Method that accepts both float[] and double[] arrays

Question

I have a method that accepts an array (float or double), start and end index and then does some element manipulations for indexes in startIndex to endIndex range.

Basically it looks like this:

public void Update(float[] arr, int startIndex, int endIndex)
{
   if (condition1)
   {
     //Do some array manipulation
   }
   else if (condition2)
   {
     //Do some array manipulation
   }
   else if (condition3)
   {
       if (subcondition1)
       {
         //Do some array manipulation
       }
   }
}

Method is longer than this, and involves setting some elements to 0 or 1, or normalizing the array. The problem is that I need to pass both float[] and double[] arrays there, and don't want to have a duplicated code that accepts double[] instead.

Performance is also critical, so I don't want to create a new double[] array, cast float array to it, perform calcs, then update original array by casting back to floats.

Is there any solution to it that avoids duplicated code, but is also as fast as possible?
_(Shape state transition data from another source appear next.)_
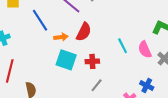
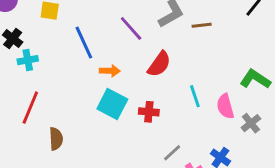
red semicircle: (84, 32) -> (159, 64), moved
gray line: (97, 85) -> (172, 153), moved

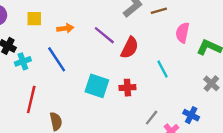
purple line: (131, 28) -> (104, 35), moved
blue line: (84, 43) -> (57, 59), moved
orange arrow: (110, 71) -> (65, 28), moved
pink semicircle: (225, 106) -> (182, 33), moved, turned 36

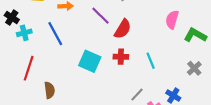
cyan line: (163, 69) -> (151, 61), moved
red cross: (127, 88) -> (121, 57), moved

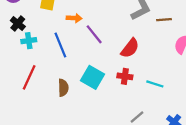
purple line: (101, 16) -> (94, 34), moved
cyan line: (151, 61) -> (155, 84), turned -56
brown semicircle: (49, 90) -> (63, 88), moved

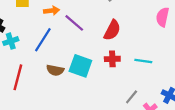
blue line: (60, 45) -> (43, 40), turned 65
brown semicircle: (63, 88) -> (55, 70), moved, turned 112

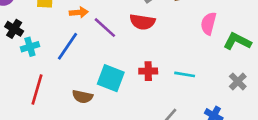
red semicircle: (112, 30) -> (142, 22), moved, turned 70
brown semicircle: (55, 70) -> (82, 97), moved

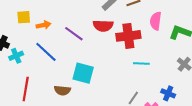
orange arrow: (79, 12) -> (43, 25), moved
blue line: (68, 46) -> (46, 52), turned -75
red cross: (148, 71) -> (128, 36), moved, size x1.6

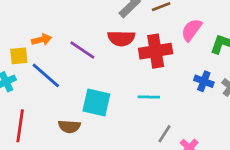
yellow square: (24, 17) -> (19, 56), moved
pink semicircle: (156, 21) -> (192, 30), turned 30
cyan line: (141, 63) -> (149, 97), moved
blue cross: (168, 93) -> (204, 81), moved

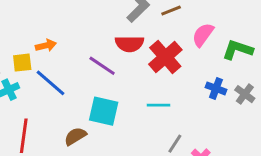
purple line: (82, 50) -> (102, 66), moved
red cross: (156, 51) -> (165, 57), turned -32
brown semicircle: (69, 126) -> (75, 136), turned 145

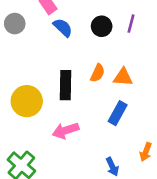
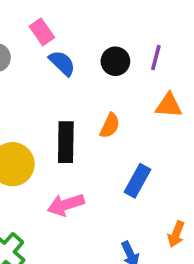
orange triangle: (123, 77) -> (169, 105), moved

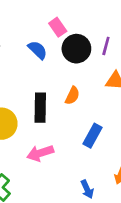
pink rectangle: (42, 32) -> (58, 27), moved
black circle: (115, 61) -> (76, 49), size x1.4

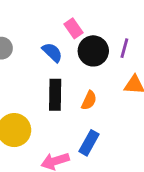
black rectangle: (40, 108) -> (55, 95), moved
blue rectangle: (93, 136) -> (89, 143), moved

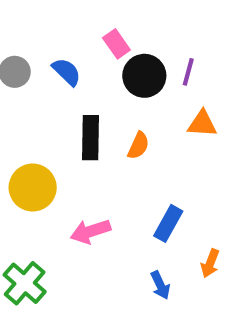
blue semicircle: (52, 52) -> (67, 72), moved
blue rectangle: (89, 143) -> (168, 223), moved

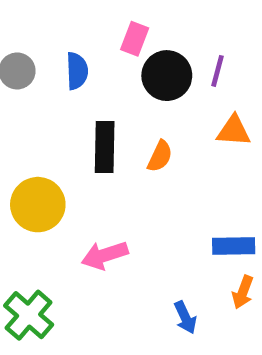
pink rectangle: (116, 44) -> (135, 39), turned 56
blue semicircle: (67, 72) -> (77, 71), turned 44
blue rectangle: (168, 223) -> (234, 246), moved, turned 60

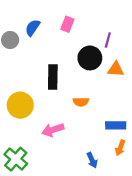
blue semicircle: (77, 71) -> (33, 28), moved, turned -144
black circle: (167, 76) -> (90, 58), moved
orange semicircle: (160, 156) -> (81, 102), moved, turned 64

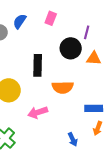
orange semicircle: (81, 102) -> (63, 87), size x1.5

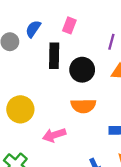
black circle: (71, 48) -> (82, 70), moved
black rectangle: (38, 65) -> (54, 56), moved

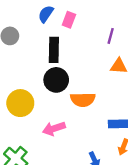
blue semicircle: (33, 29) -> (46, 14), moved
black circle: (82, 70) -> (56, 80), moved

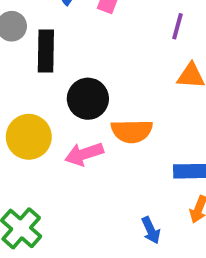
black rectangle: (54, 50) -> (46, 51), moved
pink arrow: (54, 129) -> (84, 154), moved

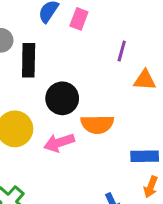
purple line: (178, 26) -> (122, 51), moved

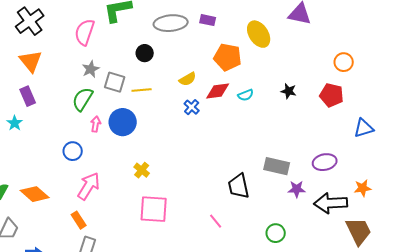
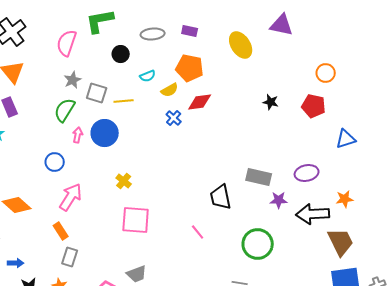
gray ellipse: (171, 23) -> (153, 34), size x0.7
black circle: (145, 53) -> (121, 54), moved
orange pentagon: (228, 57) -> (190, 68), moved
cyan semicircle: (246, 95) -> (148, 76), moved
green circle: (276, 233) -> (258, 244), size x1.6

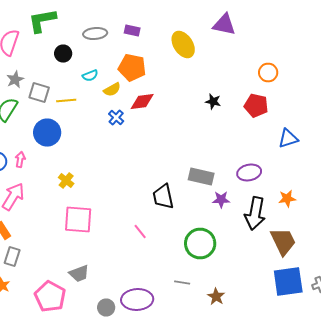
pink arrow: (78, 135) -> (20, 160), moved
black arrow: (313, 214) -> (255, 214), turned -76

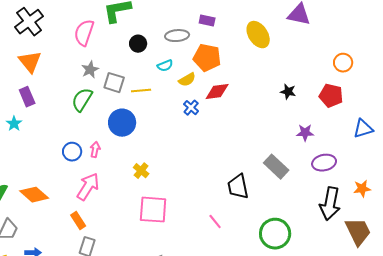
gray ellipse: (95, 34) -> (177, 36), moved
gray rectangle: (201, 176) -> (276, 167), turned 30
purple star: (221, 200) -> (305, 133), moved

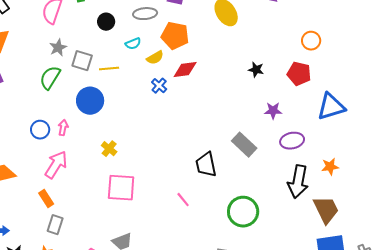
blue triangle: (363, 129) -> (331, 107), size x1.4

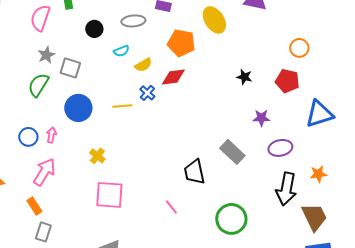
orange pentagon: (175, 36) -> (181, 43), moved
yellow line: (109, 69) -> (122, 106), moved

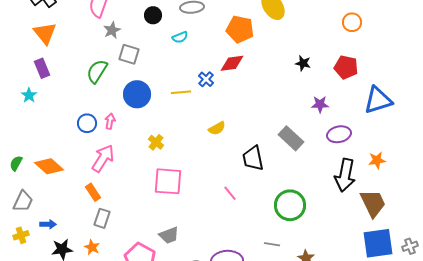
orange circle: (299, 48) -> (352, 22), moved
gray star: (46, 55) -> (112, 30), moved
yellow semicircle: (143, 65) -> (217, 128), moved

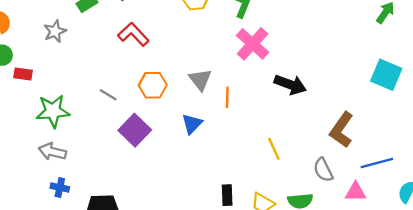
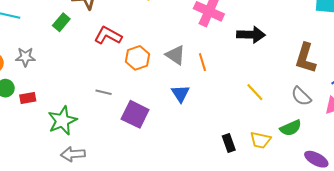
gray star: (55, 31) -> (25, 57), moved, turned -30
orange hexagon: (153, 85) -> (137, 58), moved

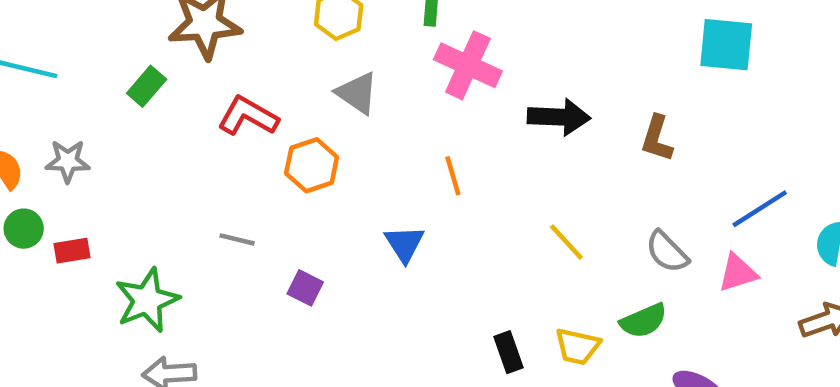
gray triangle: (175, 55) -> (357, 93), moved
brown L-shape: (306, 58) -> (657, 138), moved, size x0.7
purple square: (135, 114) -> (305, 288), size x0.6

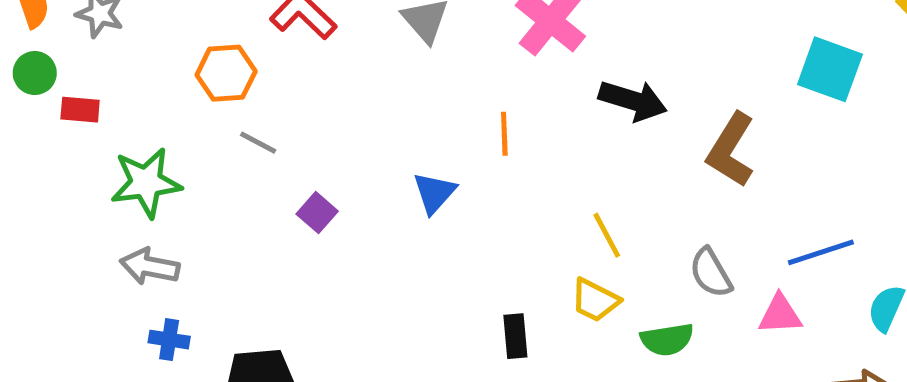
brown L-shape: (657, 138) -> (731, 150), size x1.4
orange hexagon: (312, 165) -> (226, 73), moved
yellow trapezoid: (578, 346) -> (595, 300), moved

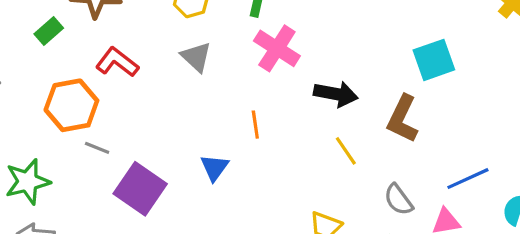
cyan square: (830, 69) -> (434, 60), moved, turned -33
orange hexagon: (226, 73) -> (71, 105), size x1.4
purple square: (317, 213) -> (140, 189), size x2.0
yellow line: (607, 235) -> (346, 151), moved

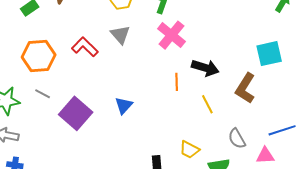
red L-shape: (117, 62) -> (85, 47), moved
orange line: (255, 125) -> (177, 82), moved
gray line: (97, 148) -> (43, 94), moved

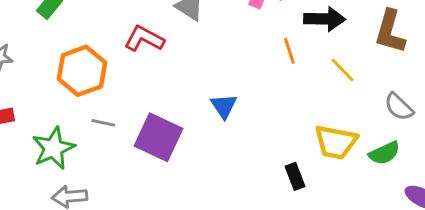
yellow trapezoid: (189, 150) -> (336, 142), size x1.4

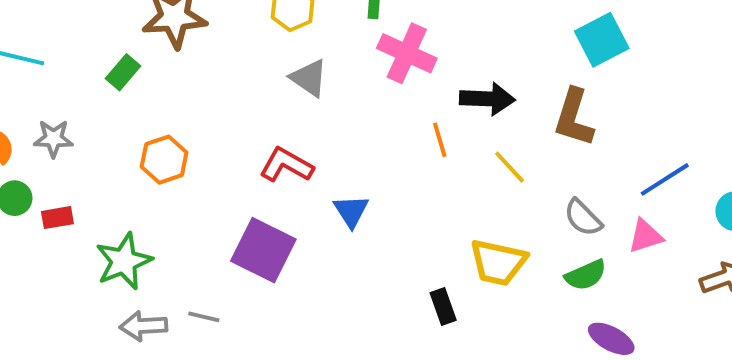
red L-shape: (144, 39) -> (286, 165), moved
orange hexagon: (82, 71) -> (164, 160), size x0.7
gray line: (103, 123) -> (204, 317), moved
green semicircle: (384, 153) -> (586, 275), moved

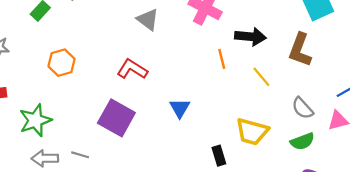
blue triangle: (351, 211) -> (180, 108), moved

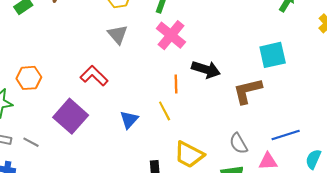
brown L-shape: (300, 50) -> (248, 91), turned 44
orange hexagon: (62, 63) -> (29, 78), moved
yellow line: (261, 77) -> (165, 111), moved

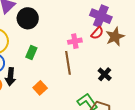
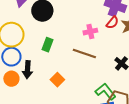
brown line: (68, 63) -> (84, 54), turned -60

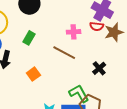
red semicircle: (112, 22) -> (97, 26), turned 48

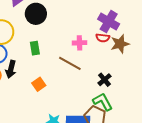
green rectangle: (29, 38) -> (35, 48), turned -40
green L-shape: (79, 93) -> (103, 102), moved

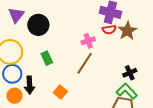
brown line: (70, 63) -> (85, 63), turned -70
black cross: (104, 80) -> (130, 73), moved, turned 32

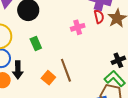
red semicircle: (109, 30) -> (99, 17), turned -96
brown line: (85, 63) -> (66, 70), moved, turned -55

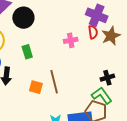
orange square: (48, 78) -> (36, 87), turned -32

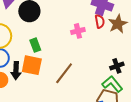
brown line: (54, 82) -> (64, 73), turned 55
orange square: (36, 87) -> (32, 65), moved, size x1.5

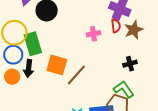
green rectangle: (35, 45) -> (33, 44), moved, size x1.6
orange square: (32, 65) -> (57, 65), moved
black cross: (117, 66) -> (130, 64), moved

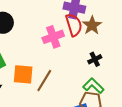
red semicircle: (116, 26) -> (74, 25), size x1.6
pink cross: (93, 34) -> (53, 37), size x1.5

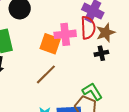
black cross: (95, 59) -> (101, 53), moved
orange square: (23, 74) -> (50, 44), moved

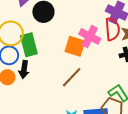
pink cross: (65, 34) -> (90, 36), turned 35

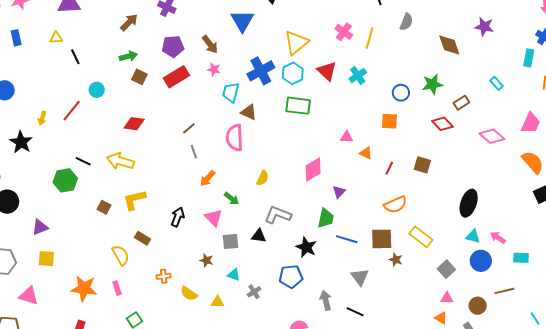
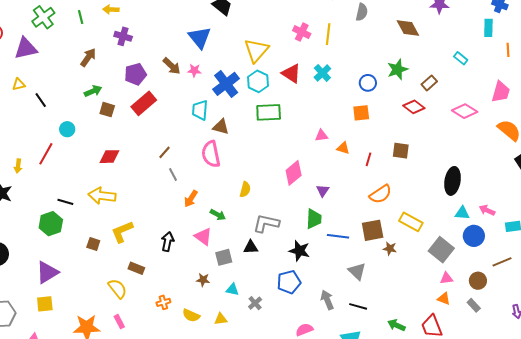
pink star: (214, 70) -> (194, 70), moved
purple triangle: (40, 227) -> (47, 272), moved, size x1.4
gray square: (446, 269) -> (441, 250), size x1.4

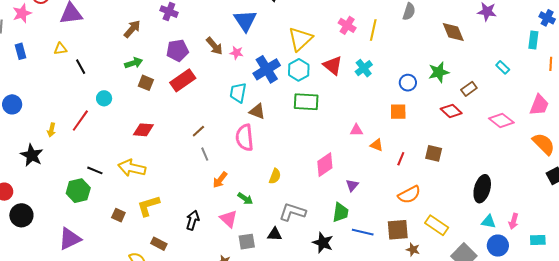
pink arrow: (487, 210) -> (514, 221), turned -105

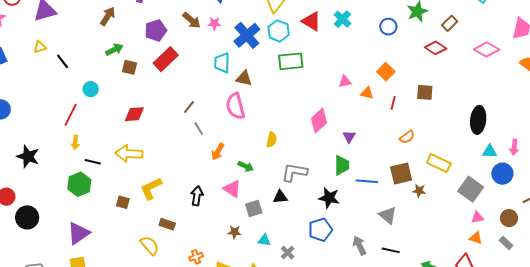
orange square: (398, 112) -> (386, 72), moved, turned -36
yellow arrow: (51, 130) -> (75, 142), moved
orange semicircle: (409, 195) -> (407, 137), size x0.7

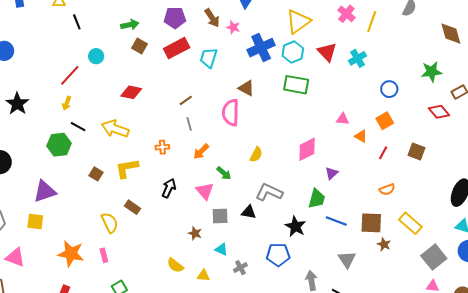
blue circle: (388, 27) -> (389, 89), moved
cyan trapezoid: (222, 63) -> (209, 58), moved
orange cross: (196, 257) -> (162, 147), moved

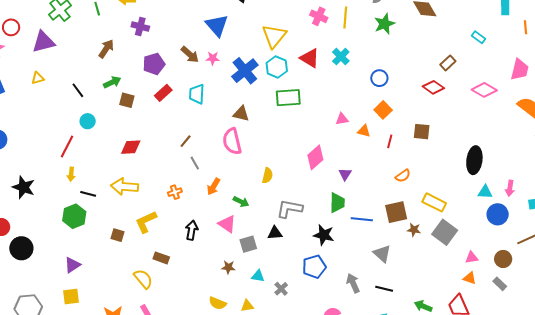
black line: (77, 22) -> (78, 90), moved
red rectangle: (177, 48) -> (163, 93), size x0.7
green star: (431, 72) -> (385, 24), moved
purple triangle: (45, 191) -> (72, 265), size x0.7
gray square: (434, 257) -> (445, 232), moved

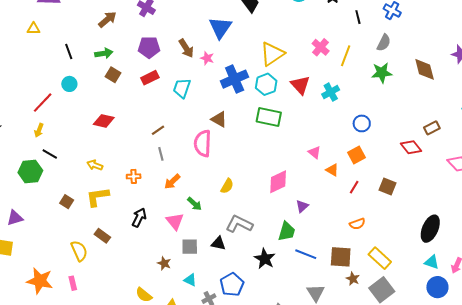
pink triangle: (342, 119) -> (314, 152), turned 32
yellow arrow: (124, 187) -> (95, 165), moved, size x0.6
blue pentagon: (314, 267) -> (232, 285), moved, turned -30

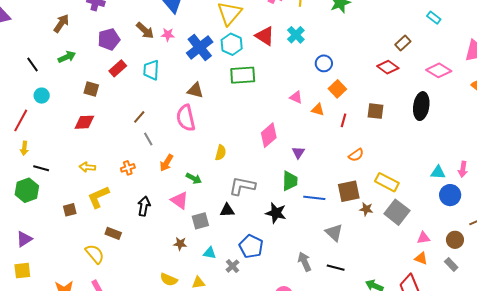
brown square: (113, 75) -> (91, 89), moved
blue circle: (362, 123) -> (324, 63), moved
brown square: (67, 202) -> (70, 210), turned -32
black ellipse: (430, 229) -> (421, 106), moved

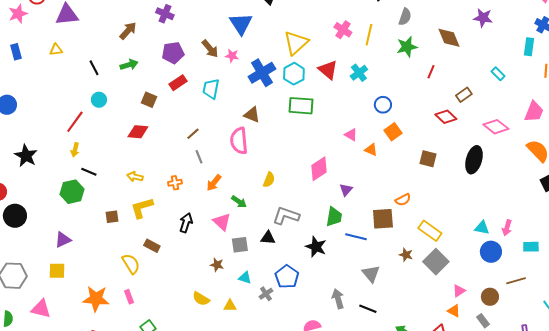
red line: (343, 120) -> (431, 72), moved
brown square: (349, 191) -> (383, 219), moved
pink triangle: (423, 238) -> (459, 291), turned -32

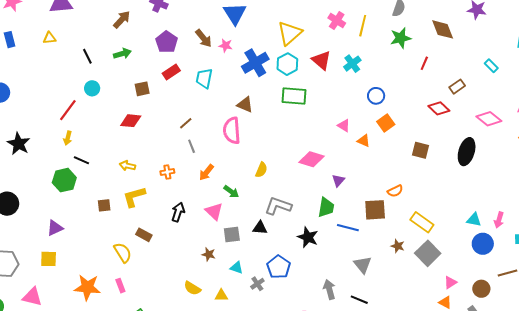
purple pentagon: (173, 53) -> (167, 42), turned -30
brown square: (149, 100) -> (142, 89), turned -35
pink diamond: (319, 169) -> (311, 159), turned 50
I suggest you create the `double[]` version, make it as fast as necessary, then see how much slower it is with `float[]`. There may not be a significant difference in performance. In the meantime, you will have spent your time making the `double[]` version faster - maybe fast enough to overcome any performance decrease from converting from `float[]` to `double[]`. — John Saunders, Dec 30 '14 at 00:18
@JohnSaunders Method needs to accept both `float[]` and `double[]` arrays, and `Update(double[] array)` does not accept `float[]` as an argument. — Michal, Dec 30 '14 at 00:24
I didn't say anything about normalizing the array. But you can try simply converting the `float[]` to `double[]` inline. — John Saunders, Dec 30 '14 at 00:25
@IllidanS4 Pseudocode: `sum = arr.Sum(startIndex, endIndex) ;foreach(i in startIndex..endIndex) arr[i] /= sum;` — Michal, Dec 30 '14 at 00:27
@Michal I meant that in your question. If you are just setting elements to 0 or 1, it's fairly easy to make it generic. Edit: Ah, this may be harder. — IS4, Dec 30 '14 at 00:27
@IllidanS4: you won't be able to do it with generics. Generics and numerics don't mix well. You will only be able to do operations which would work on type `object`. — John Saunders, Dec 30 '14 at 00:29
The most straightforward solution is to use a C++ template to do the actual work, and a C++/CLI `ref class` to make it easy to use from C#. Unlike generics, templates work great with operator overloads and other operations dependent on duck typing. — Ben Voigt, Dec 30 '14 at 00:45
There is no good performant way to accomplish this in C#. @BenVoigt's suggestion may end up giving you a solution with the least amount of duplicated code. — Cory Nelson, Dec 30 '14 at 01:12

Joel Coehoorn · Answer 1 · 2014-12-30T01:43:53.533

You have a few options. None of them match exactly what you want, but depending on what kind of operations you need you might get close.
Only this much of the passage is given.